New Chemung lay in two parts, Upper and Lower Chemung, on the Rose Valley flats, just west of the Chemung Narrows and Katydid Curve. 

GROWING NEW CHEMUNG
The town consisted of 40 or more sturdy log-and-frame houses, some of them "very large and well furnished" split and hewn timbers and  slabs, some covered with bark, without chimneys or floors. There were also a number of bark covered huts and two large public buildings. One was thought to be a chapel or council house, containing "an Idol" and some painted 'feathers. The other may have been the trading post home of the prominent Tory Warren.

Lieutenant Shute reported that one cabin belonged to Esther Montour, sister of Catherine. On an early English map in Corning's Ben Patterson Inn the town is shown not as Chemung, but is named "Warrens."

CROPS DESTROYED
One soldier was killed and three wounded by Indian marksmen as the army destroyed some 40 acres of corn in the milk on both sides of the river. They trampled large fields of beans, potatoes, squashes,  cucumbers and watermellons, "planted with as exactness as any farmer."

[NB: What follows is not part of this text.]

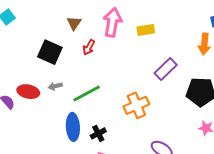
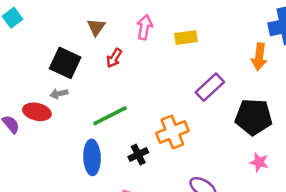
pink arrow: (112, 22) -> (144, 27), size x0.7
gray arrow: (55, 86) -> (59, 94), moved
black cross: (98, 133) -> (138, 155), moved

The larger fields of corn were i believed to have been planted by Tories to supply the British. The smaller ones were for the Indians. A few acres bearing corn with ears ''as long as a man's forearm" were left standing to augment army rations during the expected return of the army when it marched to Newtown.

RIDE TO GRAVES
During the march of the army from Chemung to Fort Sullivan the, eight dead officers and soldiers were bound and braced stiffly upright on horses and thus rode to their place of burial in unmarked grave near the Fort. It was assumed that Indians watching from the hilltops along the route would thus never know the number of casualties they had inflicted.

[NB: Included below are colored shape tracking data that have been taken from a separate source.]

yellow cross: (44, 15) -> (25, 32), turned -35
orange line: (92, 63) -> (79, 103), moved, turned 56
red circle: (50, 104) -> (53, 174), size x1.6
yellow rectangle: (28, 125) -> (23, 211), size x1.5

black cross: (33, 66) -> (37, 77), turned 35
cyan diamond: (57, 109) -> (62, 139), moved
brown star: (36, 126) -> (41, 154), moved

It was near sundown when they arrived at their encampment. Most of them had been without sleep for 36 hours and on active duty without intermission for 23 hours. They returned without prisoners except for several colts found corralled at Chemung. They also brought a number of scalps taken by the Indians, found
cleaned, dressed and panted in the lodges at Chemung.

SMOULDERING RUINS
The following day, Aug 14th, Joseph Brant and his band of raiders returned to Chemung with their captives and a few cattle taken during their successful attack at Minissink. They found nothing but a place .of total, smoldering ruin and disorder. Limping from an ugly foot wound taken near Minissink, Brant moved on and waited at Newtown for the arrival of John and Walter Butler with their rangers. Sayenqueraghta with the Senecas and Secord's packhorses with the munitions.

Soon the warriors at Newtown numbered over 300 and seemed in high spirits, confident that they could and would turn back Sullivan's invaders at their next encounter. Joseph Brant, however, was "a little afraid of the outcome.